After six straight weeks of weakness, the Indian stock market finally showed signs of relief as Nifty closed Independence Week with a healthy 1.1% gain, reclaiming the 24,600 level.
However, the bounce has left traders wondering, is this the start of a real turnaround or just a temporary breather?
With Nifty still struggling below key moving averages and Bank Nifty stuck in a tight range, the coming week could decide the next big move for the markets.
Market Trend Still Fragile
According to Sudeep Shah, Vice-President & Head of Technical and Derivatives Research at SBI Securities, the Nifty’s bounce last week was encouraging but not conclusive.
“During Independence Week, the benchmark Nifty finally ended its six-week losing streak with a 1.1% gain, reclaiming 24,600,” he said.

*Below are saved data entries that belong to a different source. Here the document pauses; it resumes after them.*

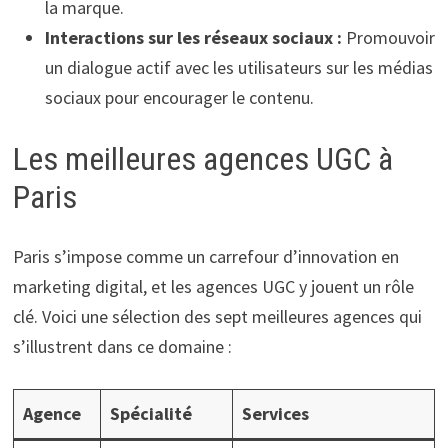
la marque.
Interactions sur les réseaux sociaux :
Promouvoir
un dialogue actif avec les utilisateurs sur les médias
sociaux pour encourager le contenu.
Les meilleures agences UGC à
Paris
Paris s’impose comme un carrefour d’innovation en
marketing digital, et les agences UGC y jouent un rôle
clé. Voici une sélection des sept meilleures agences qui
s’illustrent dans ce domaine :
Agence
Spécialité
Services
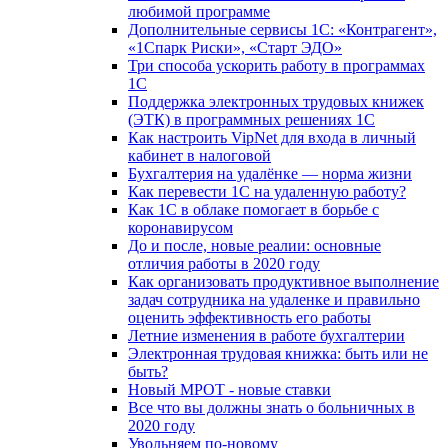
любимой программе
Дополнительные сервисы 1С: «Контрагент»,
«1Спарк Риски», «Старт ЭДО»
Три способа ускорить работу в программах
1С
Поддержка электронных трудовых книжек
(ЭТК) в программных решениях 1С
Как настроить VipNet для входа в личный
кабинет в налоговой
Бухгалтерия на удалёнке — норма жизни
Как перевести 1С на удаленную работу?
Как 1С в облаке помогает в борьбе с
коронавирусом
До и после, новые реалии: основные
отличия работы в 2020 году
Как организовать продуктивное выполнение
задач сотрудника на удаленке и правильно
оценить эффективность его работы
Летние изменения в работе бухгалтерии
Электронная трудовая книжка: быть или не
быть?
Новый МРОТ - новые ставки
Все что вы должны знать о больничных в
2020 году
Увольняем по-новому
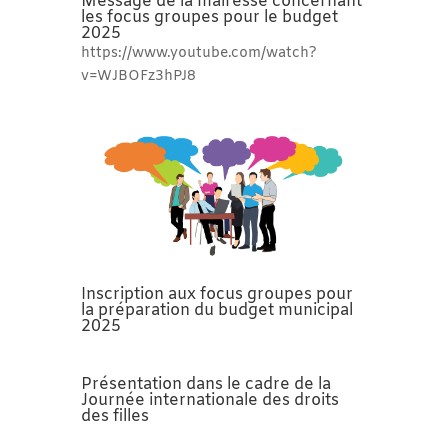
Message de la mairesse concernant
les focus groupes pour le budget
2025
https://www.youtube.com/watch?
v=WJBOFz3hPJ8
Inscription aux focus groupes pour
la préparation du budget municipal
2025
Présentation dans le cadre de la
Journée internationale des droits
des filles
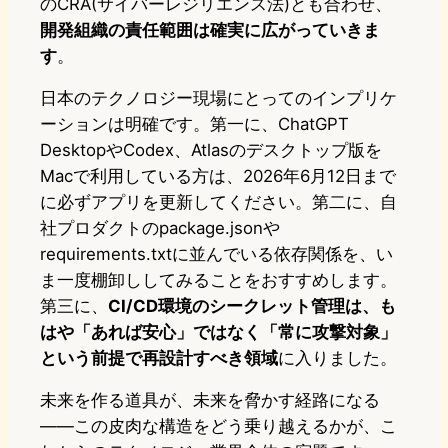
のCRA(サイバーレジリエンス法)とも合わせ、
開発組織の責任範囲は確実に広がっていきま
す
。
日本のテクノロジー現場にとってのインプリケ
ーションは明確です。第一に、ChatGPT
DesktopやCodex、Atlasのデスクトップ版を
Macで利用している方は、2026年6月12日まで
に必ずアプリを更新してください。第二に、自
社プロダクトのpackage.jsonや
requirements.txtに並んでいる依存関係を、い
ま一度棚卸ししてみることをおすすめします。
第三に、
CI/CD環境のシークレット管理は、も
はや「あれば安心」ではなく「常に攻撃対象」
という前提で再設計すべき領域
に入りました。
未来を作る道具が、未来を脅かす経路になる
——この皮肉な構造をどう乗り越えるかが、こ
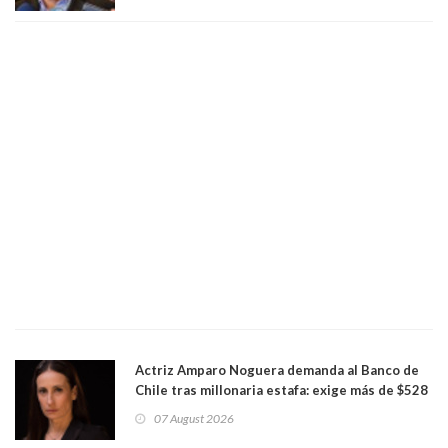
Actriz Amparo Noguera demanda al Banco de
Chile tras millonaria estafa: exige más de $528
millones
07 August 2026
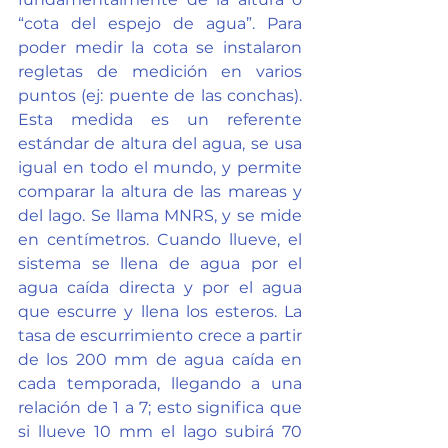
“cota del espejo de agua”. Para 
poder medir la cota se instalaron 
regletas de medición en varios 
puntos (ej: puente de las conchas). 
Esta medida es un referente 
estándar de altura del agua, se usa 
igual en todo el mundo, y permite 
comparar la altura de las mareas y 
del lago. Se llama MNRS, y se mide 
en centímetros. Cuando llueve, el 
sistema se llena de agua por el 
agua caída directa y por el agua 
que escurre y llena los esteros. La 
tasa de escurrimiento crece a partir 
de los 200 mm de agua caída en 
cada temporada, llegando a una 
relación de 1 a 7; esto significa que 
si llueve 10 mm el lago subirá 70 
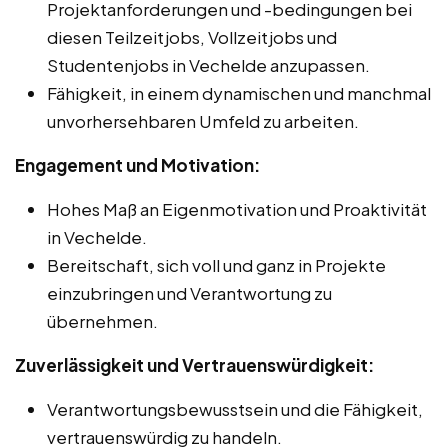
Projektanforderungen und -bedingungen bei
diesen Teilzeitjobs, Vollzeitjobs und
Studentenjobs in Vechelde anzupassen.
Fähigkeit, in einem dynamischen und manchmal
unvorhersehbaren Umfeld zu arbeiten.
Engagement und Motivation:
Hohes Maß an Eigenmotivation und Proaktivität
in Vechelde.
Bereitschaft, sich voll und ganz in Projekte
einzubringen und Verantwortung zu
übernehmen.
Zuverlässigkeit und Vertrauenswürdigkeit:
Verantwortungsbewusstsein und die Fähigkeit,
vertrauenswürdig zu handeln.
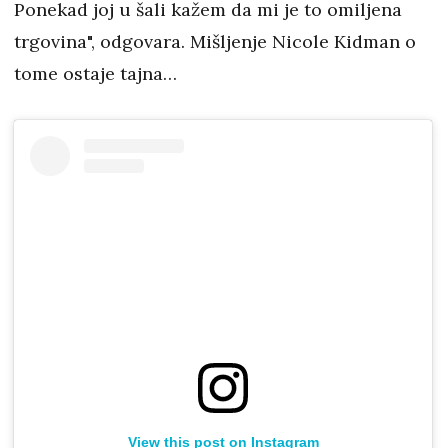
Ponekad joj u šali kažem da mi je to omiljena
trgovina", odgovara. Mišljenje Nicole Kidman o
tome ostaje tajna…
View this post on Instagram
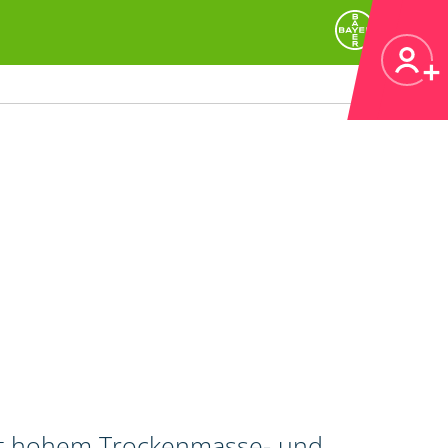
mit hohem Trockenmasse- und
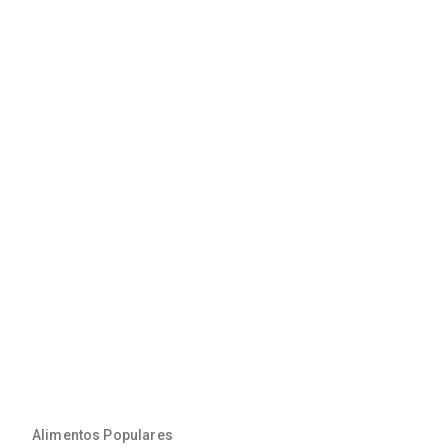
Alimentos Populares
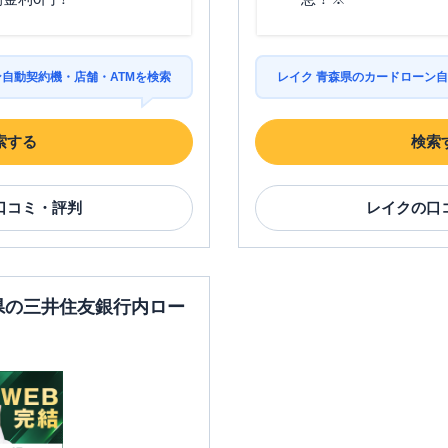
ン自動契約機・店舗・ATMを検索
レイク 青森県のカードローン自
索する
検索
口コミ・評判
レイク
の口
森県の三井住友銀行内ロー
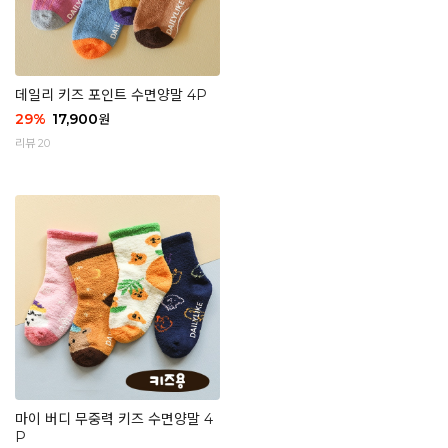
데일리 키즈 포인트 수면양말 4P
29
%
17,900
원
리뷰 20
마이 버디 무중력 키즈 수면양말 4
P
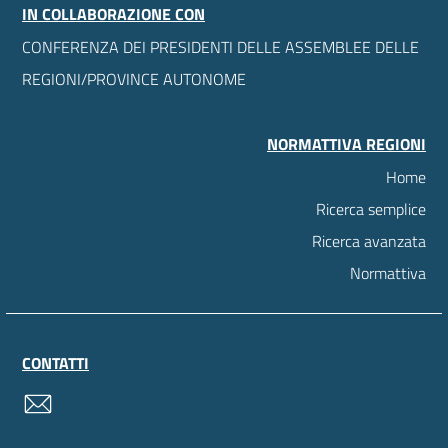
IN COLLABORAZIONE CON
CONFERENZA DEI PRESIDENTI DELLE ASSEMBLEE DELLE
REGIONI/PROVINCE AUTONOME
NORMATTIVA REGIONI
Home
Ricerca semplice
Ricerca avanzata
Normattiva
CONTATTI
contatti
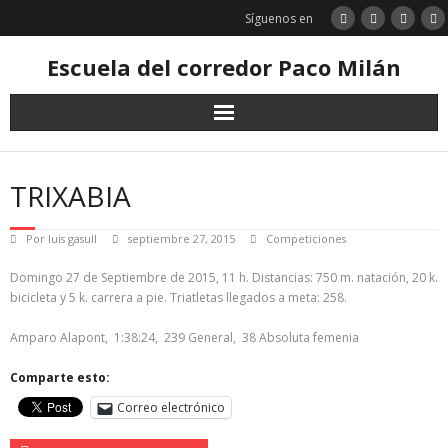
Saltar
Síguenos en
al
contenido
Escuela del corredor Paco Milán
TRIXABIA
Por
luis gasull
septiembre 27, 2015
Competiciones
Domingo 27 de Septiembre de 2015, 11 h. Distancias: 750 m. natación, 20 k.
bicicleta y 5 k. carrera a pie. Triatletas llegados a meta: 258.
Amparo Alapont, 1:38:24, 239 General, 38 Absoluta femenia
Comparte esto:
Correo electrónico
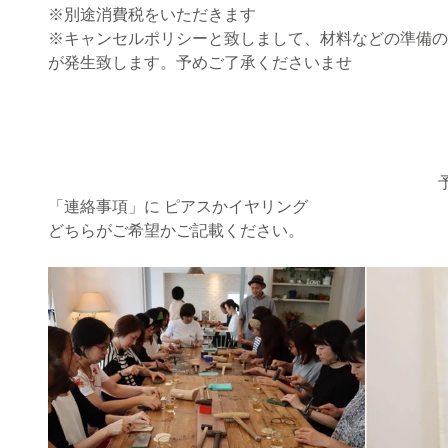
※別途消費税をいただきます
※キャンセルポリシーと致しまして、材料などの準備の
が発生致します。予めご了承くださいませ
「連絡事項」に ピアスかイヤリング 
どちらがご希望かご記載ください。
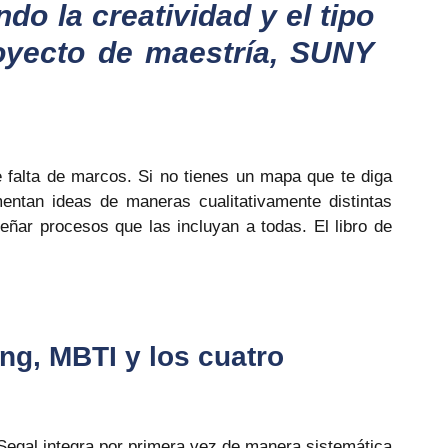
o la creatividad y el tipo 
royecto de maestría, SUNY 
falta de marcos. Si no tienes un mapa que te diga 
ntan ideas de maneras cualitativamente distintas 
ñar procesos que las incluyan a todas. El libro de 
ng, MBTI y los cuatro 
Segal integra por primera vez de manera sistemática 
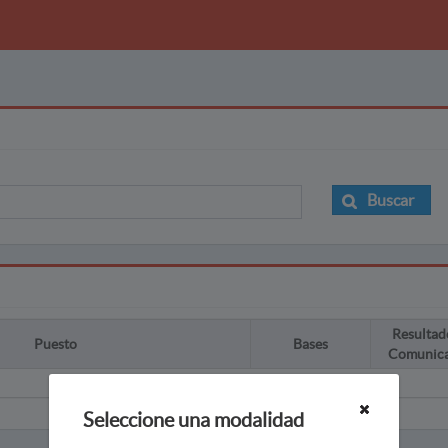
Buscar
Resultad
Puesto
Bases
Comunic
Seleccione una modalidad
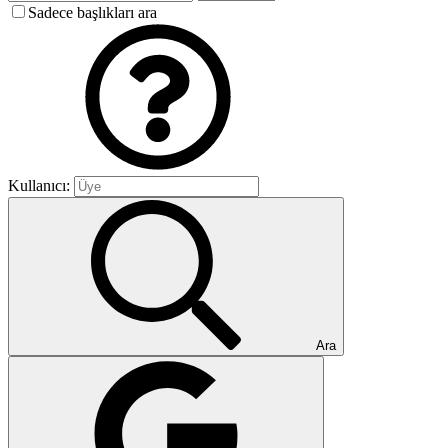
Sadece başlıkları ara
Kullanıcı:
Ara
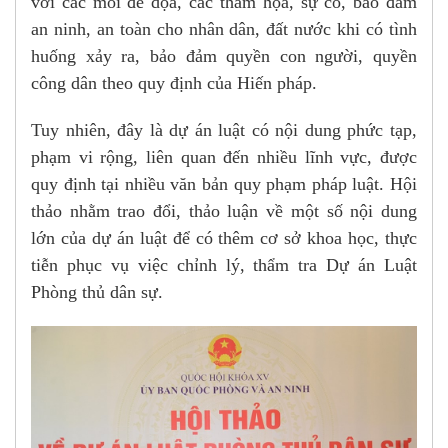
với các mối đe dọa, các thảm họa, sự cố, bảo đảm
an ninh, an toàn cho nhân dân, đất nước khi có tình
huống xảy ra, bảo đảm quyền con người, quyền
công dân theo quy định của Hiến pháp.
Tuy nhiên, đây là dự án luật có nội dung phức tạp,
phạm vi rộng, liên quan đến nhiều lĩnh vực, được
quy định tại nhiều văn bản quy phạm pháp luật. Hội
thảo nhằm trao đổi, thảo luận về một số nội dung
lớn của dự án luật để có thêm cơ sở khoa học, thực
tiễn phục vụ việc chỉnh lý, thẩm tra Dự án Luật
Phòng thủ dân sự.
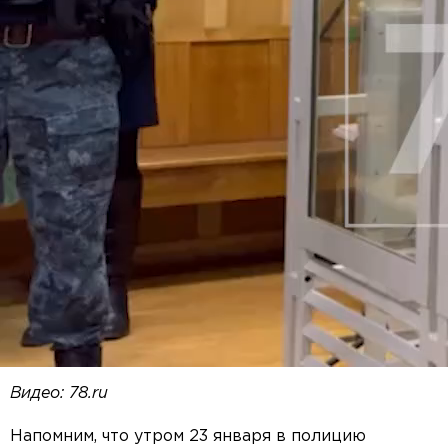
Видео: 78.ru
Напомним, что утром 23 января в полицию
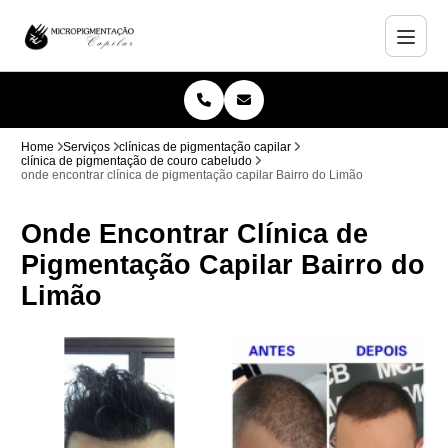
Home
Serviços
clínicas de pigmentação capilar
clínica de pigmentação de couro cabeludo
onde encontrar clínica de pigmentação capilar Bairro do Limão
Onde Encontrar Clínica de
Pigmentação Capilar Bairro do
Limão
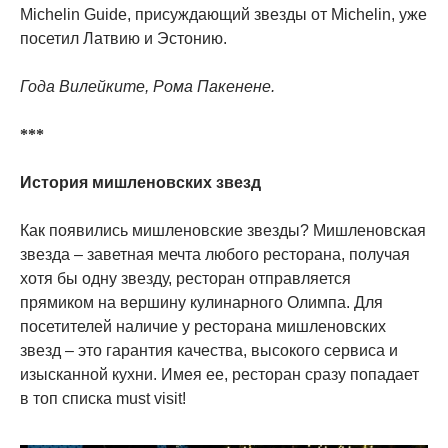
Michelin Guide, присуждающий звезды от Michelin, уже
посетил Латвию и Эстонию.
Года Вилейките, Рома Пакенене.
***
История мишленовских звезд
Как появились мишленовские звезды? Мишленовская
звезда – заветная мечта любого ресторана, получая
хотя бы одну звезду, ресторан отправляется
прямиком на вершину кулинарного Олимпа. Для
посетителей наличие у ресторана мишленовских
звезд – это гарантия качества, высокого сервиса и
изысканной кухни. Имея ее, ресторан сразу попадает
в топ списка must visit!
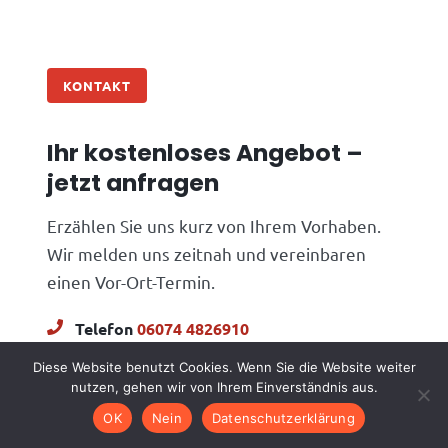
KONTAKT
Ihr kostenloses Angebot –
jetzt anfragen
Erzählen Sie uns kurz von Ihrem Vorhaben.
Wir melden uns zeitnah und vereinbaren
einen Vor-Ort-Termin.
Telefon
06074 4826910
E-Mail
info@alphagc.de
Diese Website benutzt Cookies. Wenn Sie die Website weiter
nutzen, gehen wir von Ihrem Einverständnis aus.
OK
Nein
Datenschutzerklärung
Ihr Projekt anfragen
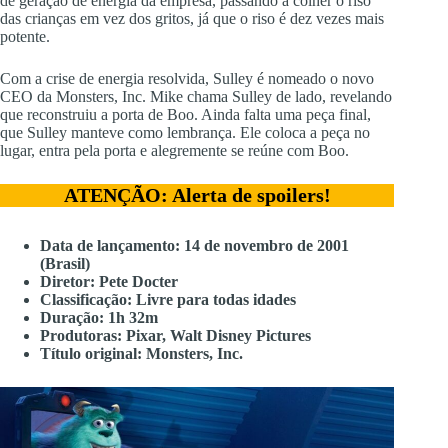
de geração de energia da empresa, passando a colher o riso
das crianças em vez dos gritos, já que o riso é dez vezes mais
potente.
Com a crise de energia resolvida, Sulley é nomeado o novo
CEO da Monsters, Inc. Mike chama Sulley de lado, revelando
que reconstruiu a porta de Boo. Ainda falta uma peça final,
que Sulley manteve como lembrança. Ele coloca a peça no
lugar, entra pela porta e alegremente se reúne com Boo.
ATENÇÃO: Alerta de spoilers!
Data de lançamento: 14 de novembro de 2001
(Brasil)
Diretor: Pete Docter
Classificação: Livre para todas idades
Duração: 1h 32m
Produtoras: Pixar, Walt Disney Pictures
Título original: Monsters, Inc.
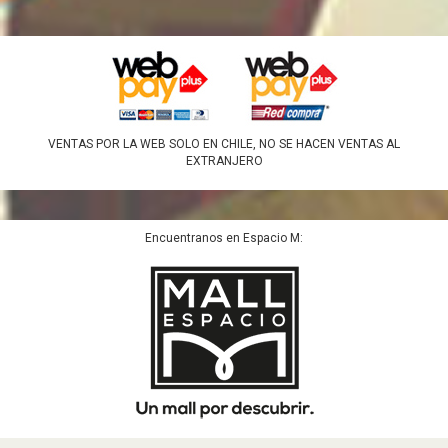
VENTAS POR LA WEB SOLO EN CHILE, NO SE HACEN VENTAS AL
EXTRANJERO
Encuentranos en Espacio M:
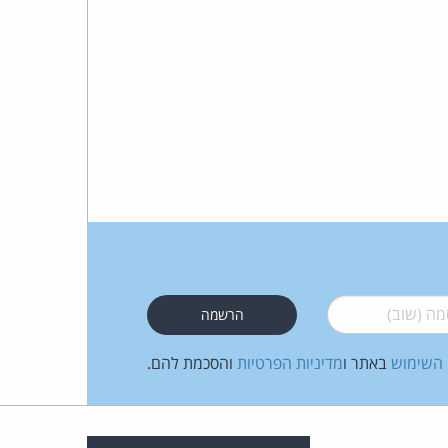
 (שוב)
*
 השימוש
באתר ו
מדיניות הפרטיות
והסכמת להם.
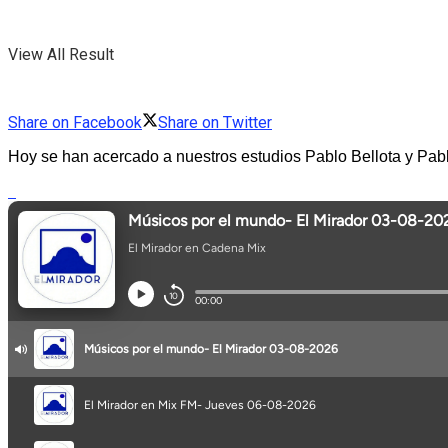
View All Result
Share on Facebook
Share on Twitter
Hoy se han acercado a nuestros estudios Pablo Bellota y P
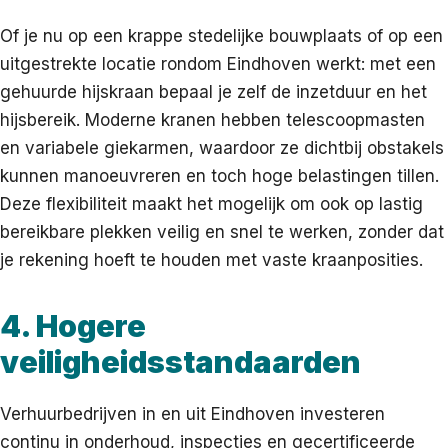
Of je nu op een krappe stedelijke bouwplaats of op een
uitgestrekte locatie rondom Eindhoven werkt: met een
gehuurde hijskraan bepaal je zelf de inzetduur en het
hijsbereik. Moderne kranen hebben telescoopmasten
en variabele giekarmen, waardoor ze dichtbij obstakels
kunnen manoeuvreren en toch hoge belastingen tillen.
Deze flexibiliteit maakt het mogelijk om ook op lastig
bereikbare plekken veilig en snel te werken, zonder dat
je rekening hoeft te houden met vaste kraanposities.
4. Hogere
veiligheidsstandaarden
Verhuurbedrijven in en uit Eindhoven investeren
continu in onderhoud, inspecties en gecertificeerde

He said, “This recovery was much-needed, but the last two sessions showed narrow moves with small-bodied candles, which signal the market still lacks firm conviction.”
Shah points out that Nifty remains below both its 20-day and 50-day moving averages, both of which continue to slope downward.
“Until the index clears the 24,750-24,800 zone decisively, it will remain under pressure. A breakout above 24,800 can open the way to 25,100, but on the downside, a breach of 24,450 could drag it toward 24,250 or even 24,100,” he explained.
Bank Nifty at Crossroads
The banking index, too, is showing hesitation. “Bank Nifty has been oscillating around its 100-day EMA for six sessions,” Shah said.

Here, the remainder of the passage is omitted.